Design: Review of 62 studies of the appropriateness of prescribing identified from seven electronic databases, from reference lists, and by hand searching of journals. A nominal group of 10 experts helped to define the appropriateness of prescribing.
Setting: General practice in the United Kingdom.
Main outcome measures: Prevalences of 19 indicators of inappropriate long term prescribing representing five dimensions: indication, choice of drug, drug administration, communication, and review.
Results: Prevalences of potentially inappropriate prescribing varied by indicator and chronic condition, but drug dosages outside the therapeutic range consistently recorded the highest rates.
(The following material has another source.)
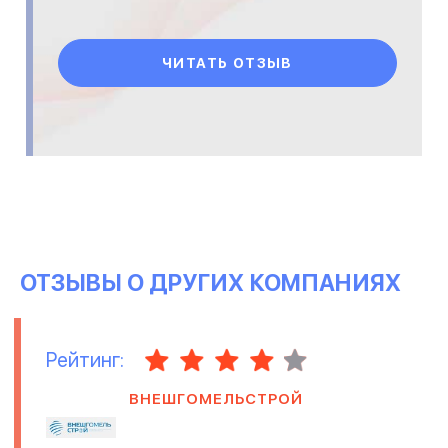
ЧИТАТЬ ОТЗЫВ
ОТЗЫВЫ О ДРУГИХ КОМПАНИЯХ
Рейтинг:
ВНЕШГОМЕЛЬСТРОЙ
The lowest rates were generally associated with indicators of the choice of the drug, except cost minimisation. Communication is studied less frequently than other dimensions of prescribing appropriateness.
Conclusions: The evidence base to support allegations of widespread inappropriate prescribing in general practice is unsound. Although inappropriate prescribing has occurred, the scale of the problem is unknown because of limitations associated with selection of a standard, publication bias, and uncertainty about the context of prescribing decisions. Opportunities for cost savings and effectiveness gains are thus unclear. Indicators applicable to individual patients could yield evidence of prescribing appropriateness.